金髪の髪を左だけ紅いリボンで留め、服は黒の上下一体の物、そして胸のあたりにネクタイの様なものを付けているがネクタイにしては蝶結びに近く、どちらかといえばボンボンの様なものなのかも知れない。

 

「ああ、よろしく」

 

まぁ、授業など面白く無いと判断すれば全く聞かないが。

多少は興味はあるので軽く聞いてみようかと思う。

もしかすると俺の知らない知識を使うかも知れない。

 

「じゃあ始めるぞ。

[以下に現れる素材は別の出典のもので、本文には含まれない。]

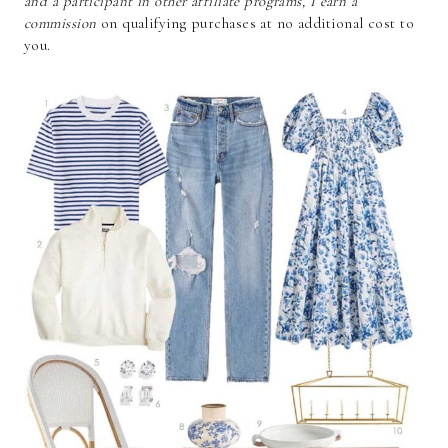
and a participant in other affiliate programs, I earn a
commission
on qualifying purchases at no additional cost to
you.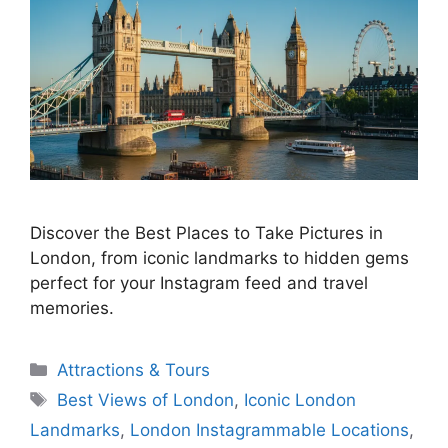
Discover the Best Places to Take Pictures in
London, from iconic landmarks to hidden gems
perfect for your Instagram feed and travel
memories.
Categories
Attractions & Tours
Tags
Best Views of London
,
Iconic London
Landmarks
,
London Instagrammable Locations
,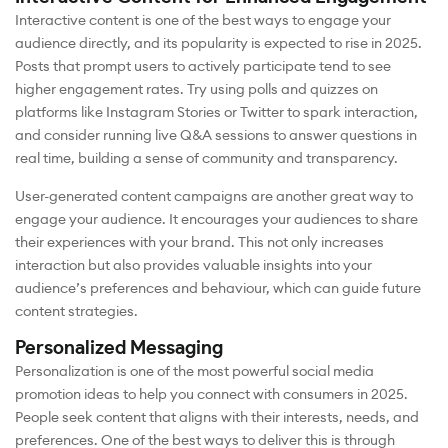
Interactive content is one of the best ways to engage your
audience directly, and its popularity is expected to rise in 2025.
Posts that prompt users to actively participate tend to see
higher engagement rates. Try using polls and quizzes on
platforms like Instagram Stories or Twitter to spark interaction,
and consider running live Q&A sessions to answer questions in
real time, building a sense of community and transparency.
User-generated content campaigns are another great way to
engage your audience. It encourages your audiences to share
their experiences with your brand. This not only increases
interaction but also provides valuable insights into your
audience’s preferences and behaviour, which can guide future
content strategies.
Personalized Messaging
Personalization is one of the most powerful social media
promotion ideas to help you connect with consumers in 2025.
People seek content that aligns with their interests, needs, and
preferences. One of the best ways to deliver this is through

取り敢えずこの問題を前に出て答えてもらおうか」

 

前につらつらと書かれたのは足し算だった。

もうこの時点で興味は完全に消えた。

しかし、左右に座っている少女二人はかなり考え込んでいた。

 

「おい、分かんないのか?」

 

そう言って緑の髪の少女の問題を覗く。

何故だろうか、何故この少女は掛け算をやっているのか。

前の問題は足し算だ。

しかし、彼女は掛け算を解いている。

この少女は優等生という事だろう。

一方もう片方の金髪の少女はと言うと引き算をやっていた。

なんだこの寺子屋は、やってることがバラバラだ。

 

「じゃあ、さっき来た2人、これを解いてくれ」

 

いつの間にか前の黒板に2つの数式が追加で書かれていた。

さとりのは足し算だったが、俺の問題は分数のかけ算とわり算の混合した物。

何故俺のがこうめんどくさいものになるのか。

不条理だ。

しかし、結果としては所詮分数の計算なので前に歩いて行くまでの時間に暗算し答えだけを書いて直ぐに席に戻った。

 

「えっ、暗算でやったんですか?!」

 

横にいた緑の髪の少女が驚いた様に聞いてくる。

こんな事で驚かれるとは思ってもいなかった。

 

「ああ、そうだが?」

 

「凄いですね!後で勉強を教えて下さい」

 

小声なのは教師にばれない様にという事だろう。

 

「出来たらな」

 

一方のさとりは少しして前から戻ってきた。

教師はさとりの答えに丸を付けてから、少し考えたのち俺の答えにも丸をつけた。

 

「そういえば、お前たち名前は?」

 

「秦 空だ。外来人という奴らしい」

 

「古明地さとりです」

 

教師は何かを思い出した様で、少し慌てていた。

 

「え?!あの古明地さとりか?!」

 

「そうです」

 

どうやら気づいた様だ。

 

「すまないが空といったか。ここの生徒に授業をして置いてくれないか?わたしは少しだがさとりと話をしたい」

 

「ああ、わかった」

 

そう言って俺は教師とさとりが部屋の外に出たのを確認してから教壇に立った。

いきなりの事について行けてないのか生徒は黙ってしまっている。

 

「授業をしろと言われたので授業をする。秦 空だ。よろしく」

 

そう言って俺は黒板に数字を書き始める。

何故俺が授業なんてしないといけないんだ。

まぁ、別にできない事でも無いし構わないんだが。

やはり、教師がやるべき事だと思う。

しかし、これは職務怠慢か?

と言われれば確かにそうではあるが、生徒には迷惑にはなっていないわけだ。

まぁ、さとりの事も知っている様だし、悪意も読めなかったので気にはしないが。